* [PROBLEM TO WORK ON] Repeat the following data exactly, omitting pictures.

[MATERIAL PROVIDED — start]

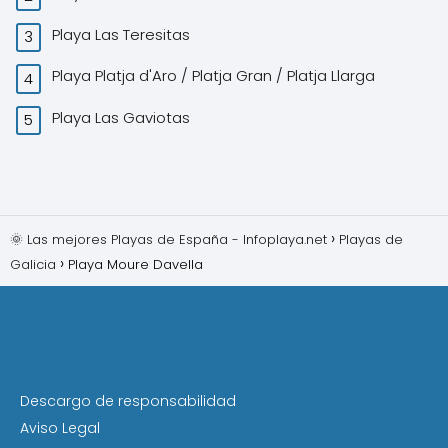
Playa Las Teresitas
Playa Platja d'Aro / Platja Gran / Platja Llarga
Playa Las Gaviotas
🌞 Las mejores Playas de España - Infoplaya.net
Playas de
Galicia
Playa Moure Davella
Descargo de responsabilidad
Aviso Legal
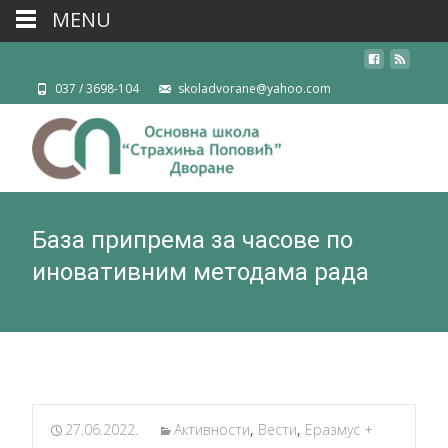
MENU
037 / 3698-104
skoladvorane@yahoo.com
База припрема за часове по
иновативним методама рада
27.06.2022.
Активности
,
Вести
,
Еразмус +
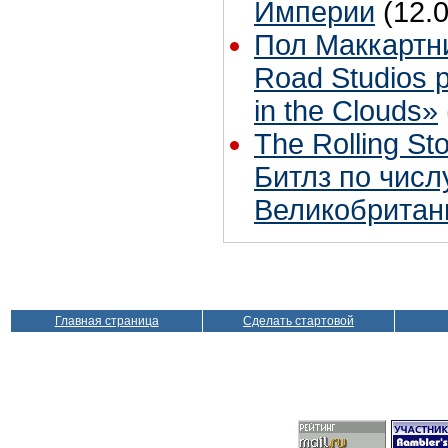
Империи
(12.
Пол Маккартн
Road Studios 
in the Clouds»
The Rolling S
Битлз по чис
Великобритан
Главная страница
Сделать стартовой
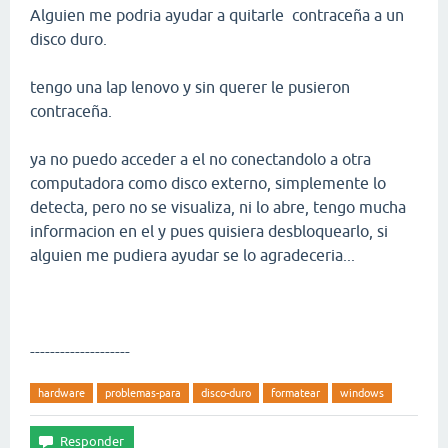
Alguien me podria ayudar a quitarle contraceña a un
disco duro.
tengo una lap lenovo y sin querer le pusieron
contraceña.
ya no puedo acceder a el no conectandolo a otra
computadora como disco externo, simplemente lo
detecta, pero no se visualiza, ni lo abre, tengo mucha
informacion en el y pues quisiera desbloquearlo, si
alguien me pudiera ayudar se lo agradeceria...
--------------------
hardware
problemas-para
disco-duro
formatear
windows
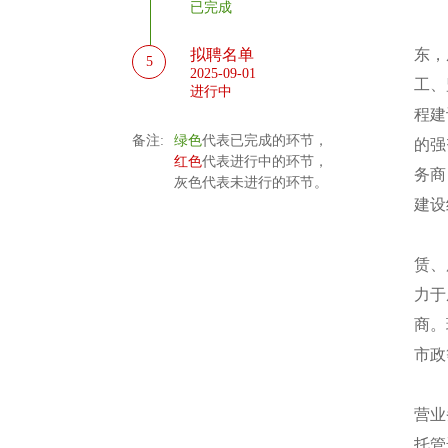
已完成
东，
拟聘名单
5
2025-09-01
工、
进行中
程建
备注:
绿色
代表已完成的环节，
的强
红色
代表进行中的环节，
务商
灰色代表未进行的环节。
建设
赁、
力于
商。
市政
营业
托管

[MATERIAL PROVIDED — finish]

* [EXERCISE RESULT]
Playa Las Teresitas
Playa Platja d'Aro / Platja Gran / Platja Llarga
Playa Las Gaviotas
🌞 Las mejores Playas de España - Infoplaya.net
Playas de
Galicia
Playa Moure Davella
Descargo de responsabilidad
Aviso Legal
MENU
037 / 3698-104
skoladvorane@yahoo.com
База припрема за часове по
иновативним методама рада
27.06.2022.
Активности
,
Вести
,
Еразмус +
Империи
(12.
Пол Маккартн
Road Studios 
in the Clouds»
The Rolling S
Битлз по чис
Великобритан
Главная страница
Сделать стартовой
Alguien me podria ayudar a quitarle contraceña a un
disco duro.
tengo una lap lenovo y sin querer le pusieron
contraceña.
ya no puedo acceder a el no conectandolo a otra
computadora como disco externo, simplemente lo
detecta, pero no se visualiza, ni lo abre, tengo mucha
informacion en el y pues quisiera desbloquearlo, si
alguien me pudiera ayudar se lo agradeceria...
--------------------
hardware
problemas-para
disco-duro
formatear
windows
已完成
东，
拟聘名单
5
2025-09-01
工、
进行中
程建
备注:
绿色
代表已完成的环节，
的强
红色
代表进行中的环节，
务商
灰色代表未进行的环节。
建设
赁、
力于
商。
市政
营业
托管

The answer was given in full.